*** Opening of Task material ***

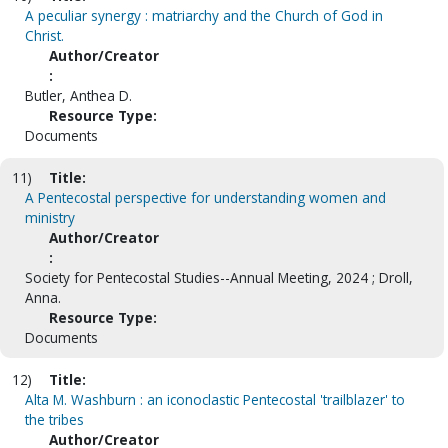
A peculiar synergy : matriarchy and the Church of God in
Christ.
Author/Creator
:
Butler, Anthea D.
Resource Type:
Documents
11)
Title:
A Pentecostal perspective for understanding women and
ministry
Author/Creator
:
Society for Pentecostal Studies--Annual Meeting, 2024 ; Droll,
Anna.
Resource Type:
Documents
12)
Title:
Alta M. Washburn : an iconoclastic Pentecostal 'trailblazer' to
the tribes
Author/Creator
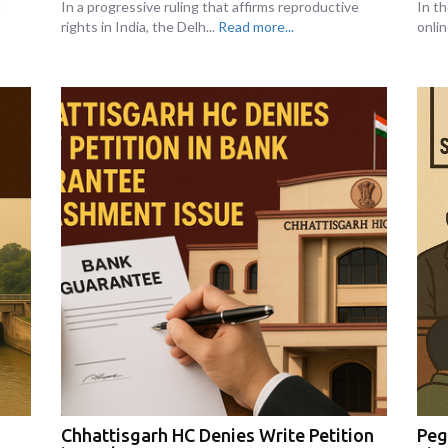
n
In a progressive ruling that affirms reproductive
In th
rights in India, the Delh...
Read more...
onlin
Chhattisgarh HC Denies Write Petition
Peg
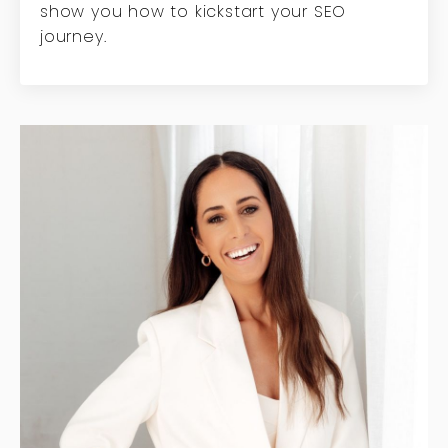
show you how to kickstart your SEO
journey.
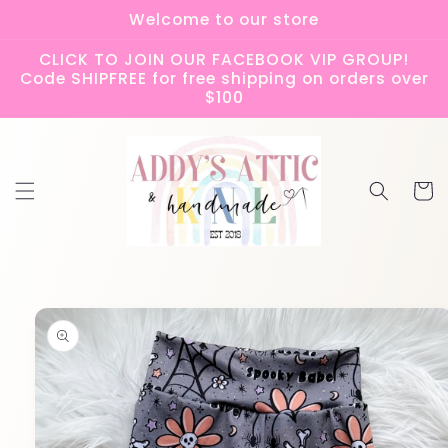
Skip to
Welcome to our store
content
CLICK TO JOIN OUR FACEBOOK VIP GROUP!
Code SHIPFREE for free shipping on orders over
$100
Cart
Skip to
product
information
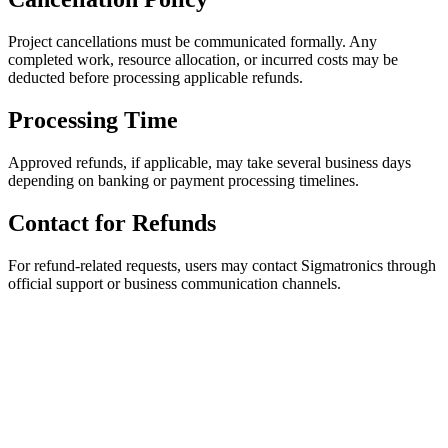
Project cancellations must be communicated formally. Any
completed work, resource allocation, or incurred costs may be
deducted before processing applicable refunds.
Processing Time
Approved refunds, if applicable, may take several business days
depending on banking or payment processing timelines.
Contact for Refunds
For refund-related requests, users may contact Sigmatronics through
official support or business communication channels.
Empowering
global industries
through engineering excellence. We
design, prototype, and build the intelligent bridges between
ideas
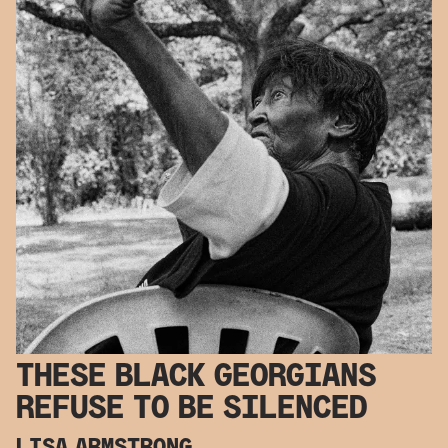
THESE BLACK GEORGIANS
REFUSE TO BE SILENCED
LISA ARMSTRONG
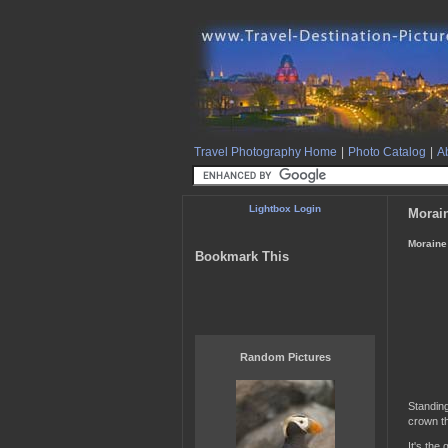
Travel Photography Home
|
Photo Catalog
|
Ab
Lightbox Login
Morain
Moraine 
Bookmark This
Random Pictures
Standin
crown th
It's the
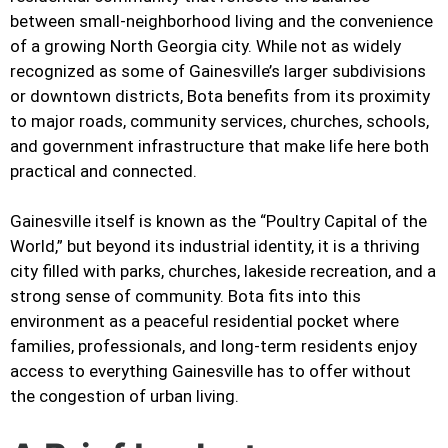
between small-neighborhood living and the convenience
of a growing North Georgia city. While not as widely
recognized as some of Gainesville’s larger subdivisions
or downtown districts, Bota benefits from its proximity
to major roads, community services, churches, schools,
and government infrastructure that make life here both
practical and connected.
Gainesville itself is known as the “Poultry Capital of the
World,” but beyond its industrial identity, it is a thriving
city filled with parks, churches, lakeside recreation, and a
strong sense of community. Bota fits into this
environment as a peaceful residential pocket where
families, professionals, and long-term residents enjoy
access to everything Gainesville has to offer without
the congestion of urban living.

*** Close of Task material ***

● Your task:
Please write every line above out exactly as given, except for any pictures.

● Response for this exercise:
A peculiar synergy : matriarchy and the Church of God in
Christ.
Author/Creator
:
Butler, Anthea D.
Resource Type:
Documents
11)
Title:
A Pentecostal perspective for understanding women and
ministry
Author/Creator
:
Society for Pentecostal Studies--Annual Meeting, 2024 ; Droll,
Anna.
Resource Type:
Documents
12)
Title:
Alta M. Washburn : an iconoclastic Pentecostal 'trailblazer' to
the tribes
Author/Creator
n
In a progressive ruling that affirms reproductive
In th
rights in India, the Delh...
Read more...
onlin
Chhattisgarh HC Denies Write Petition
Peg
show you how to kickstart your SEO
journey.
Skip to
Welcome to our store
content
CLICK TO JOIN OUR FACEBOOK VIP GROUP!
Code SHIPFREE for free shipping on orders over
$100
Cart
Skip to
product
information
Project cancellations must be communicated formally. Any
completed work, resource allocation, or incurred costs may be
deducted before processing applicable refunds.
Processing Time
Approved refunds, if applicable, may take several business days
depending on banking or payment processing timelines.
Contact for Refunds
For refund-related requests, users may contact Sigmatronics through
official support or business communication channels.
Empowering
global industries
through engineering excellence. We
design, prototype, and build the intelligent bridges between
ideas
THESE BLACK GEORGIANS
REFUSE TO BE SILENCED
LISA ARMSTRONG
Travel Photography Home
|
Photo Catalog
|
Ab
Lightbox Login
Morain
Moraine 
Bookmark This
Random Pictures
Standin
crown th
It's the
between small-neighborhood living and the convenience
of a growing North Georgia city. While not as widely
recognized as some of Gainesville’s larger subdivisions
or downtown districts, Bota benefits from its proximity
to major roads, community services, churches, schools,
and government infrastructure that make life here both
practical and connected.
Gainesville itself is known as the “Poultry Capital of the
World,” but beyond its industrial identity, it is a thriving
city filled with parks, churches, lakeside recreation, and a
strong sense of community. Bota fits into this
environment as a peaceful residential pocket where
families, professionals, and long-term residents enjoy
access to everything Gainesville has to offer without
the congestion of urban living.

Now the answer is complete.